The model that is developing in Bahia de Caraquez isn’t necessarily applicable in all aspects for more developed places such as Japan, but it addresses bioregional component areas such as watersheds, native species, and sustainable production that are necessary although different in their particulars. City residents should begin the transformation of their lives while pressing for public policies that can reach further than their personal control.
There has been a circle of eco-networkers in Hakuba ever since the 1998 Winter Olympics brought home the necessity of environmental involvement in an unmanageably grand way. Residents suffered the onslaught and learned from it. A native plant nurseryman introduced himself and immediately led a tour of the exquisite naturally planned growing site he named “Biotope” with a creek for aquatic plants and rock formations to grow bare-soil tolerant local mountain varieties.
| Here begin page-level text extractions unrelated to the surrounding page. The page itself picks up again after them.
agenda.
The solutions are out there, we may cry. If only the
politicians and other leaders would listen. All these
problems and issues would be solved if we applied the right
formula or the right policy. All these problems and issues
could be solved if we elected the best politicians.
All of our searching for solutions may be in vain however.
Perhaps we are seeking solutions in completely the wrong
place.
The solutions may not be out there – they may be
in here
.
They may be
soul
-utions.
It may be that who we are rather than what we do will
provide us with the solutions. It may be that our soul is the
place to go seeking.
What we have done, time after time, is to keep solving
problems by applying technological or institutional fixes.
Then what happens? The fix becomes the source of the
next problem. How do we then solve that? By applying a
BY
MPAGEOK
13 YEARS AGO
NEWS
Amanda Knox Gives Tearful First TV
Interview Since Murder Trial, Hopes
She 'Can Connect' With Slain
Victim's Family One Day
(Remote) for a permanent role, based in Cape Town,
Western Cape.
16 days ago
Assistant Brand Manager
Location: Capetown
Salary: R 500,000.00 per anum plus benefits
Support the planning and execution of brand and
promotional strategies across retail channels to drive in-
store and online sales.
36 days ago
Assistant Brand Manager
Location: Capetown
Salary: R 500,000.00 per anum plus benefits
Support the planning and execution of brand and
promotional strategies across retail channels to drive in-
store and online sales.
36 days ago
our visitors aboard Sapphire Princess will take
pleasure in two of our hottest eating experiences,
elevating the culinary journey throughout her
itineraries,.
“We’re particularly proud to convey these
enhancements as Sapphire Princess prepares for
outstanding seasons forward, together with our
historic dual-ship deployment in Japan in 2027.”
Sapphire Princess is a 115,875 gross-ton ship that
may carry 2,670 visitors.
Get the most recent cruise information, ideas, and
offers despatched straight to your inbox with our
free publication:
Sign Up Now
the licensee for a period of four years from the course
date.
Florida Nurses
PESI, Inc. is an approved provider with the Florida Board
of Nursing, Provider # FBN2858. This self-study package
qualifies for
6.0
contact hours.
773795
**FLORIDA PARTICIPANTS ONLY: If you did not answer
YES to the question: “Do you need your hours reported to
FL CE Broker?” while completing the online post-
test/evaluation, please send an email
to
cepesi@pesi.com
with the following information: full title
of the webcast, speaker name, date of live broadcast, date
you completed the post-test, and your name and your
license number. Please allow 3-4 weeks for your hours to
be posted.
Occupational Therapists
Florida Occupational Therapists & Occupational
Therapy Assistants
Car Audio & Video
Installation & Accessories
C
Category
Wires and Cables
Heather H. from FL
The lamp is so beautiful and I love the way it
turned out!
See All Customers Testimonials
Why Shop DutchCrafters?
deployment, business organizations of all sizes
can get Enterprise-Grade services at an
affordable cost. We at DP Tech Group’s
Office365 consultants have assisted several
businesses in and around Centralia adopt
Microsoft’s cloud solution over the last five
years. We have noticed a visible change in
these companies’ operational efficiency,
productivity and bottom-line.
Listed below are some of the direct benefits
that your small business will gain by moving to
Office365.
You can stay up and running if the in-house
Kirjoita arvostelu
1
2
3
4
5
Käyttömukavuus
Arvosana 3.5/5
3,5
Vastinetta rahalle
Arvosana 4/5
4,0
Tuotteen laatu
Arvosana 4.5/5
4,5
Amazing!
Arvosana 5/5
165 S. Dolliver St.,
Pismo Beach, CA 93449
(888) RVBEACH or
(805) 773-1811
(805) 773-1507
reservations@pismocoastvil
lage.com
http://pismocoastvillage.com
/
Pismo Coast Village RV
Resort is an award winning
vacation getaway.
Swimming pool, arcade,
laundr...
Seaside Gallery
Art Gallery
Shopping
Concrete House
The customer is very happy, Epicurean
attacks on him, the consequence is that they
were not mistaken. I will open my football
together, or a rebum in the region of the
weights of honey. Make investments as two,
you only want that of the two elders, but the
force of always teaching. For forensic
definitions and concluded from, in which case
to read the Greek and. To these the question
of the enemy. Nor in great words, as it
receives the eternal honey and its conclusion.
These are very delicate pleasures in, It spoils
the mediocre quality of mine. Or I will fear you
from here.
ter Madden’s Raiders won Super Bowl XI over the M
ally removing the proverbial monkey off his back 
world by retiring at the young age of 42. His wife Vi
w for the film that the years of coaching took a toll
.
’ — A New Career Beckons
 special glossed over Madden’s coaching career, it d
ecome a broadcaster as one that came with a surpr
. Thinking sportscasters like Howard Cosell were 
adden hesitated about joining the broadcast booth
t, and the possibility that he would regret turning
Natural materials handicrafters have become more numerous, led by renowned native wood furniture artist “nature boy” Bunpei Maniko.
Most prominent among the bioregional luminaries is Toshio Watanabe who originally opposed the Winter Olympics even though he operates a ski lodge that might have benefited from the crowds. When prevention of the environmentally ruinous Games could no longer be debated he magnanimously turned over his place to house volunteers and became one himself as a guide and interpreter for visiting team members. He is permanently devoted to ecological betterment and oversaw the organization and direction of Environment Week with its speakers on subjects ranging from mountain wildlife to sustainable community development, and learning opportunities including a map-making workshop by Kim and myself followed by Judy performing her inimitable “Water Web” performance art piece.
Toshio’s newest project is restoring an abandoned 115 year old former farm site as a school for teaching traditional approaches to local living by carrying out activities linked to farming and nature. Irori Juku (Hearth School) is on a 200 hectare site that has a main building with five actual four-person floor hearths and study spaces. Its stout one cubic meter roof beams are hand-adzed and only wooden pegs were used in the original construction. Stacked parts of another old house from a different abandoned location will eventually be reassembled here as well. Toshio has begun cutting down a dense thirty-year old stand of planted cedar trees that are a monocultural plague on Japan’s hillsides. (Planted continuously since the end of World War Two to create employment and as a future source of wood, cedars now are a main culprit in loss of native plant diversity and animal habitat, besides causing allergic responses to pollen that are common throughout Japan and reportedly affect 40% of Tokyo’s population.) A shoulder-high charcoal oven with two burners was built of native clay to feed in small-sized logs that are fired for three days and then allowed to smolder for the rest of a total week. It’s an inferior grade of charcoal for cooking but ideal for the many other uses Toshio described: water and air filters, sewage filters, and room and other living space freshening. Traditionally a construction material under buildings for absorbing both ground and air borne moisture, charcoal is also used contemporarily as an insulator under floors and in walls to resist electromagnetic fields. Charcoal-making will be a lesson area when the school becomes established along with whatever other activities flow forward in the process of restoring the farm and surrounding mountain forest landscape. This may represent more than just a personal preoccupation because Toshio is a candidate for Hakuba’s City Council. If he succeeds Hearth School could have far-reaching implications for the entire community.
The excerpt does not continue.